Work required: Write out all of the data without omission, exactly as shown.

Exercise material:
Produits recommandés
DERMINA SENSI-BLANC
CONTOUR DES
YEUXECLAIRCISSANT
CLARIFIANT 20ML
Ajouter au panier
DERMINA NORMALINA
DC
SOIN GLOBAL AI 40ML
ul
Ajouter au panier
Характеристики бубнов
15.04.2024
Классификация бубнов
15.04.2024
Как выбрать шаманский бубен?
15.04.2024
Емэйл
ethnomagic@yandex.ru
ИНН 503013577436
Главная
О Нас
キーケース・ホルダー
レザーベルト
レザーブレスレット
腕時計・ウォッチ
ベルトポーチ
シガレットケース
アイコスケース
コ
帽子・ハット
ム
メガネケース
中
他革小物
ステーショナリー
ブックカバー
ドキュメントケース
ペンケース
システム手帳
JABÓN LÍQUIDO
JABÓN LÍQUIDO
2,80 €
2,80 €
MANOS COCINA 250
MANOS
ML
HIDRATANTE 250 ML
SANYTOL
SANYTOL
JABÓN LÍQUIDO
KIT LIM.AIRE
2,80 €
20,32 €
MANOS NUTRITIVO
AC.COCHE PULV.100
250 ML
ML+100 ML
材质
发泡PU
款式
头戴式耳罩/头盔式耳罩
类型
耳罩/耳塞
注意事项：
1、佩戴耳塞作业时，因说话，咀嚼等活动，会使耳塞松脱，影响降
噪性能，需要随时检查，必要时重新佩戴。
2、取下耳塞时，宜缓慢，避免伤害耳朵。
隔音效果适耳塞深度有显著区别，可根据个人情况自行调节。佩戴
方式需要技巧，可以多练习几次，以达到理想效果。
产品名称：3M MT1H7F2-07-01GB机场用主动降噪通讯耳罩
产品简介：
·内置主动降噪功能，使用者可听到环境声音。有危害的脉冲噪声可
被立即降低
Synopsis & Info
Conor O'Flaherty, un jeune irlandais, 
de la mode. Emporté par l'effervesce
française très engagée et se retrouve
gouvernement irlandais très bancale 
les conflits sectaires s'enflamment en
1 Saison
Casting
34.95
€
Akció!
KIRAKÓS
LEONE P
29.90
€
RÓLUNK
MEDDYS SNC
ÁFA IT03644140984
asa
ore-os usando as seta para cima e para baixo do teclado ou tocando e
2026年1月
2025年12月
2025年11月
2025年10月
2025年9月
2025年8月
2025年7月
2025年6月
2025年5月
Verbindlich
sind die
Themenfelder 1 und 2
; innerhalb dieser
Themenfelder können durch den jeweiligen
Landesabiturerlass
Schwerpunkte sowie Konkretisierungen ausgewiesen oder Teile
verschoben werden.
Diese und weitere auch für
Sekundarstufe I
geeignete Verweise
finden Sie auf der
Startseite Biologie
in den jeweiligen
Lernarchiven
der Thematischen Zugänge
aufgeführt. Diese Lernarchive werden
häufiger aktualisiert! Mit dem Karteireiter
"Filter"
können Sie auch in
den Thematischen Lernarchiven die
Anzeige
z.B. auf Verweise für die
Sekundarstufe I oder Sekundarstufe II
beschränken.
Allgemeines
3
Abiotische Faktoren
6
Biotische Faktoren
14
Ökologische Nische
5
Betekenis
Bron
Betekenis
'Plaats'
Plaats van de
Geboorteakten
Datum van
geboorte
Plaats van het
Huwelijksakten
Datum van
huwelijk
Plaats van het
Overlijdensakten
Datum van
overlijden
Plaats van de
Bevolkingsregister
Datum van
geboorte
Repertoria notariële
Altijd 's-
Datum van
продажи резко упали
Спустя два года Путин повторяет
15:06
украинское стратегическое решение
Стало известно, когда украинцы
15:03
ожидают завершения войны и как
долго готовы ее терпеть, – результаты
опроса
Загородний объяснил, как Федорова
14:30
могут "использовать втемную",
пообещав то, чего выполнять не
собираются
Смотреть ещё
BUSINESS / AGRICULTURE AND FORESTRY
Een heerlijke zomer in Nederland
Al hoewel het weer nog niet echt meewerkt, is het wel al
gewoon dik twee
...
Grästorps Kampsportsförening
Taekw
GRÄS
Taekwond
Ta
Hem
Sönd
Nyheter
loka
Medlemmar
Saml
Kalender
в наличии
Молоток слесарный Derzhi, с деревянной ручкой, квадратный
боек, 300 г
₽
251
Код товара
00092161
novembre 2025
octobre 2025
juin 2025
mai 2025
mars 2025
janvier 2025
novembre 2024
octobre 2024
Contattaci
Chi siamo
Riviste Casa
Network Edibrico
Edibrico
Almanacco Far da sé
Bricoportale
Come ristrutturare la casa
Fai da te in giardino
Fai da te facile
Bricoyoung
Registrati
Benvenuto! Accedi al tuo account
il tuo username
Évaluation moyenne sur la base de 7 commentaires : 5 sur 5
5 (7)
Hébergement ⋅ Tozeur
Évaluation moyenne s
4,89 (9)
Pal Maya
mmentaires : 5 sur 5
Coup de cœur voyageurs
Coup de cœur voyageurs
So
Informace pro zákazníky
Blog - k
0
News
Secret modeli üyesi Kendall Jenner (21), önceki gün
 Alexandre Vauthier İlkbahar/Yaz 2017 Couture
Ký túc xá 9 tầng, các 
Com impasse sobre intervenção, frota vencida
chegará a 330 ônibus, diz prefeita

Answer box:
Produits recommandés
DERMINA SENSI-BLANC
CONTOUR DES
YEUXECLAIRCISSANT
CLARIFIANT 20ML
Ajouter au panier
DERMINA NORMALINA
DC
SOIN GLOBAL AI 40ML
ul
Ajouter au panier
Характеристики бубнов
15.04.2024
Классификация бубнов
15.04.2024
Как выбрать шаманский бубен?
15.04.2024
Емэйл
ethnomagic@yandex.ru
ИНН 503013577436
Главная
О Нас
キーケース・ホルダー
レザーベルト
レザーブレスレット
腕時計・ウォッチ
ベルトポーチ
シガレットケース
アイコスケース
コ
帽子・ハット
ム
メガネケース
中
他革小物
ステーショナリー
ブックカバー
ドキュメントケース
ペンケース
システム手帳
JABÓN LÍQUIDO
JABÓN LÍQUIDO
2,80 €
2,80 €
MANOS COCINA 250
MANOS
ML
HIDRATANTE 250 ML
SANYTOL
SANYTOL
JABÓN LÍQUIDO
KIT LIM.AIRE
2,80 €
20,32 €
MANOS NUTRITIVO
AC.COCHE PULV.100
250 ML
ML+100 ML
材质
发泡PU
款式
头戴式耳罩/头盔式耳罩
类型
耳罩/耳塞
注意事项：
1、佩戴耳塞作业时，因说话，咀嚼等活动，会使耳塞松脱，影响降
噪性能，需要随时检查，必要时重新佩戴。
2、取下耳塞时，宜缓慢，避免伤害耳朵。
隔音效果适耳塞深度有显著区别，可根据个人情况自行调节。佩戴
方式需要技巧，可以多练习几次，以达到理想效果。
产品名称：3M MT1H7F2-07-01GB机场用主动降噪通讯耳罩
产品简介：
·内置主动降噪功能，使用者可听到环境声音。有危害的脉冲噪声可
被立即降低
Synopsis & Info
Conor O'Flaherty, un jeune irlandais, 
de la mode. Emporté par l'effervesce
française très engagée et se retrouve
gouvernement irlandais très bancale 
les conflits sectaires s'enflamment en
1 Saison
Casting
34.95
€
Akció!
KIRAKÓS
LEONE P
29.90
€
RÓLUNK
MEDDYS SNC
ÁFA IT03644140984
asa
ore-os usando as seta para cima e para baixo do teclado ou tocando e
2026年1月
2025年12月
2025年11月
2025年10月
2025年9月
2025年8月
2025年7月
2025年6月
2025年5月
Verbindlich
sind die
Themenfelder 1 und 2
; innerhalb dieser
Themenfelder können durch den jeweiligen
Landesabiturerlass
Schwerpunkte sowie Konkretisierungen ausgewiesen oder Teile
verschoben werden.
Diese und weitere auch für
Sekundarstufe I
geeignete Verweise
finden Sie auf der
Startseite Biologie
in den jeweiligen
Lernarchiven
der Thematischen Zugänge
aufgeführt. Diese Lernarchive werden
häufiger aktualisiert! Mit dem Karteireiter
"Filter"
können Sie auch in
den Thematischen Lernarchiven die
Anzeige
z.B. auf Verweise für die
Sekundarstufe I oder Sekundarstufe II
beschränken.
Allgemeines
3
Abiotische Faktoren
6
Biotische Faktoren
14
Ökologische Nische
5
Betekenis
Bron
Betekenis
'Plaats'
Plaats van de
Geboorteakten
Datum van
geboorte
Plaats van het
Huwelijksakten
Datum van
huwelijk
Plaats van het
Overlijdensakten
Datum van
overlijden
Plaats van de
Bevolkingsregister
Datum van
geboorte
Repertoria notariële
Altijd 's-
Datum van
продажи резко упали
Спустя два года Путин повторяет
15:06
украинское стратегическое решение
Стало известно, когда украинцы
15:03
ожидают завершения войны и как
долго готовы ее терпеть, – результаты
опроса
Загородний объяснил, как Федорова
14:30
могут "использовать втемную",
пообещав то, чего выполнять не
собираются
Смотреть ещё
BUSINESS / AGRICULTURE AND FORESTRY
Een heerlijke zomer in Nederland
Al hoewel het weer nog niet echt meewerkt, is het wel al
gewoon dik twee
...
Grästorps Kampsportsförening
Taekw
GRÄS
Taekwond
Ta
Hem
Sönd
Nyheter
loka
Medlemmar
Saml
Kalender
в наличии
Молоток слесарный Derzhi, с деревянной ручкой, квадратный
боек, 300 г
₽
251
Код товара
00092161
novembre 2025
octobre 2025
juin 2025
mai 2025
mars 2025
janvier 2025
novembre 2024
octobre 2024
Contattaci
Chi siamo
Riviste Casa
Network Edibrico
Edibrico
Almanacco Far da sé
Bricoportale
Come ristrutturare la casa
Fai da te in giardino
Fai da te facile
Bricoyoung
Registrati
Benvenuto! Accedi al tuo account
il tuo username
Évaluation moyenne sur la base de 7 commentaires : 5 sur 5
5 (7)
Hébergement ⋅ Tozeur
Évaluation moyenne s
4,89 (9)
Pal Maya
mmentaires : 5 sur 5
Coup de cœur voyageurs
Coup de cœur voyageurs
So
Informace pro zákazníky
Blog - k
0
News
Secret modeli üyesi Kendall Jenner (21), önceki gün
 Alexandre Vauthier İlkbahar/Yaz 2017 Couture
Ký túc xá 9 tầng, các 
Com impasse sobre intervenção, frota vencida
chegará a 330 ônibus, diz prefeita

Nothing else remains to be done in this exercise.